Tenth Circuit strikes a blow at PLRA fee caps

On April 4, 2005, The Tenth Circuit Court of Appeals affirmed an award of attorney fees of close to $10,000 to an inmate who recovered $1.00 for a pre-incaceration deprivation of his fourth amendment right to be free of excessive force. In Robbins v. Larry Chronister, CV No. 02-3115, the Tenth Circuit, in a 2-1 opinion, affirmed an award of attorney fees above the PLRA cap, which is 150% of the judgment. 42 U.S.C. Sec. 1997e(d). The Court held that the application of the PLRA cap would be absurd. The opinion is available at kscourts.org/ca10

Ralph Robbins was in jail for aggravated assault on a law enforcement officer. While in jail, he decided to sue the police officer he tried to run over with his car. He apparently sued the officer for pumping two bullets into his chest and one in his side. The court appointed an attorney for Mr. Robbins. While the magistrate judge found that Mr. Robbins had the three bullets coming to him, the judge took exception to the officer's decision to attempt to extract Mr. Robbins from his car by smashing his car window with a baton. It should be noted that the smash and attempted grab technique occurred before Mr. Robbins assaulted the officer with his car. The court found excessive force and awarded $1.00 to Mr. Robbins.
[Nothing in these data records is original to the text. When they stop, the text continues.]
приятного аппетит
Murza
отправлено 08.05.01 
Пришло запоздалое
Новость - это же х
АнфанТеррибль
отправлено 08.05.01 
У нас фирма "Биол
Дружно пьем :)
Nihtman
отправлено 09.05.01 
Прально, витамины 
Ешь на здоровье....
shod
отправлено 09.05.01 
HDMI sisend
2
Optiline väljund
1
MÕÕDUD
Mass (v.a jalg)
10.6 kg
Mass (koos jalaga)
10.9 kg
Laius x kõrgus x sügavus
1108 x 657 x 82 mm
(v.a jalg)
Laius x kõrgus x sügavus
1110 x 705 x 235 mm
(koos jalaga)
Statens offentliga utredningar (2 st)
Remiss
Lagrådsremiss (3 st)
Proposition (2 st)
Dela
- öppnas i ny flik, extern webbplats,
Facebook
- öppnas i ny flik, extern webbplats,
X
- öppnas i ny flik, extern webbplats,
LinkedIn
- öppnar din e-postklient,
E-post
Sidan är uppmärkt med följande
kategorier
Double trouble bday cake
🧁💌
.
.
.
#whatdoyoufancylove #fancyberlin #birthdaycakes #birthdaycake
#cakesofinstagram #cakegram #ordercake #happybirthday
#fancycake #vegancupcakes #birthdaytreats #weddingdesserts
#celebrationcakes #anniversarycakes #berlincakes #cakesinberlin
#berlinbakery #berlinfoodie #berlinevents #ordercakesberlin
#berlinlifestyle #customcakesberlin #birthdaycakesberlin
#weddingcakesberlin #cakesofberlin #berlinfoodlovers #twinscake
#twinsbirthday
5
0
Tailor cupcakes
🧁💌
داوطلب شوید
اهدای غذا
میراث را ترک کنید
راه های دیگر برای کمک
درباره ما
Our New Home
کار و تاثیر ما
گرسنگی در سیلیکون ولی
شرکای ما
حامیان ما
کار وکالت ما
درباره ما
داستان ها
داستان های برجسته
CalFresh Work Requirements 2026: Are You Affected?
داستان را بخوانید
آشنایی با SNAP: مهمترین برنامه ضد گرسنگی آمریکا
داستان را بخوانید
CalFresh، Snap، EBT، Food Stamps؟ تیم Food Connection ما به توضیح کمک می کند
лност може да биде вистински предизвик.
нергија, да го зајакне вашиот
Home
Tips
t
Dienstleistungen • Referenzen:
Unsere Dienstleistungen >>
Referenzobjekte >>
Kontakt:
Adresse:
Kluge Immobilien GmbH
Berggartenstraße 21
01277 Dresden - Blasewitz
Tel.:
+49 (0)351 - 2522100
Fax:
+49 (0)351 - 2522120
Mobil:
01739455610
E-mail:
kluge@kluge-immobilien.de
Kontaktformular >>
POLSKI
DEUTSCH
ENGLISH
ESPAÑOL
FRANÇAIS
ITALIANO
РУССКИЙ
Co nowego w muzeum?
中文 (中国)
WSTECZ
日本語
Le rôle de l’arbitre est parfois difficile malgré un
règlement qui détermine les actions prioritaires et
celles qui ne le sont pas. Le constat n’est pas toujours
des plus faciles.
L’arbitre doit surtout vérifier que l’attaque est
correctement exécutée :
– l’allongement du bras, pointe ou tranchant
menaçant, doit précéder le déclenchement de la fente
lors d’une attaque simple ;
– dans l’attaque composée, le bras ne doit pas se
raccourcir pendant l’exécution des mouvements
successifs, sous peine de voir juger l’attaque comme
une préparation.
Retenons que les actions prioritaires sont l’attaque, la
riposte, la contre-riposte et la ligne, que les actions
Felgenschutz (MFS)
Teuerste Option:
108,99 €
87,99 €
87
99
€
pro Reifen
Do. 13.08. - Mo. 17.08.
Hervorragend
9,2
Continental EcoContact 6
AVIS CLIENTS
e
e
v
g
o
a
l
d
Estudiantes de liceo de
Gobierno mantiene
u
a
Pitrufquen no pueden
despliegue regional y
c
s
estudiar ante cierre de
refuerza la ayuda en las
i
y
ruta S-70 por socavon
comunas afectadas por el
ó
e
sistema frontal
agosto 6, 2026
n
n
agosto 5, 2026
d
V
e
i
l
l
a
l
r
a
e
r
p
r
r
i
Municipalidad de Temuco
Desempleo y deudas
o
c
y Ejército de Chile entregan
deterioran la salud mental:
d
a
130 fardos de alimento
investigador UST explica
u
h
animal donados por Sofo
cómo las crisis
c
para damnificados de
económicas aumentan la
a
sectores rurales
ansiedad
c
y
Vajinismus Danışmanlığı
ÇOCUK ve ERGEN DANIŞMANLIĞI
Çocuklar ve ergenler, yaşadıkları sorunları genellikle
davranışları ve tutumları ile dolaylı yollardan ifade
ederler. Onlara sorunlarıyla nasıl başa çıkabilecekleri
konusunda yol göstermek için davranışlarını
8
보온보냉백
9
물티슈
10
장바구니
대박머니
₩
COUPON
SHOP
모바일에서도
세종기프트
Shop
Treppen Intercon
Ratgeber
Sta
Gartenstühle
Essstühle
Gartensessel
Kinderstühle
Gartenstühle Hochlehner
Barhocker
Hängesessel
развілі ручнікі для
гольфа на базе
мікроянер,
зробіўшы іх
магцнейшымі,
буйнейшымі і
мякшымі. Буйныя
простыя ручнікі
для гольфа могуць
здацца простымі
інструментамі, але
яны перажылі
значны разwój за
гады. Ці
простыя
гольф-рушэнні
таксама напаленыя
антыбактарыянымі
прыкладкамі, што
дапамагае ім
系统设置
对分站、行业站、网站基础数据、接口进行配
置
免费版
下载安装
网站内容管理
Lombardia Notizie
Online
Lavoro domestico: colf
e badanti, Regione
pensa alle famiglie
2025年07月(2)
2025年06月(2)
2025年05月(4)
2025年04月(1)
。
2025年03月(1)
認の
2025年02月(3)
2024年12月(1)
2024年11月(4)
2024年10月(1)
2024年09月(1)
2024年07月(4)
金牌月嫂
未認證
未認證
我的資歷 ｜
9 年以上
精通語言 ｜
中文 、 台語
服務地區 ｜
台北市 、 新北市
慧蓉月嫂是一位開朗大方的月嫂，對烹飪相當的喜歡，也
Having pressed lawyers into service, the magistrate judge balked at awarding the erstwhile lawyers $1.50 for their time. The magistrate awarded ten thousand dollars to the attorneys and, we hope, removed them from the pro bono panel for a year. The defendant appealed. The United States of America successfully intervened.

Judge Seymour wrote that the application of the PLRA fee cap to cases arising out of pre-incarceration deprivation of civil rights would be an absurd result. The PLRA, she wrote, was designed to curb frivolous litigation related to prison conditions. Judge Seymour marshalls a stirring defense of Section 1988. She writes quite powerfully:

the damages a plaintiff recovers contributes significantly to the deterrence of civil rights violations in the future. This deterrent effect is particularly evident in the area of individual police misconduct, where injunctive relief generally is unavailable. Congress expressly recognized that a plaintiff who obtains relief in a civil rights lawsuit does not do so for himself alone but is also a private attorney general, vindicating a policy that Congress considered of the highest importance. . . . Congress did not intend for fees in civil rights cases . . . to depend on obtaining substantial monetary relief.

Right on Judge Seymour! Judge Hartz files a stingy dissenting opinion in which he expresses sympathy for "an attorney appointed by the court who is not compensated for the services rendered." Judge Hartz would have the attorney paid from "court funds", leaving us to wonder his planet of origin.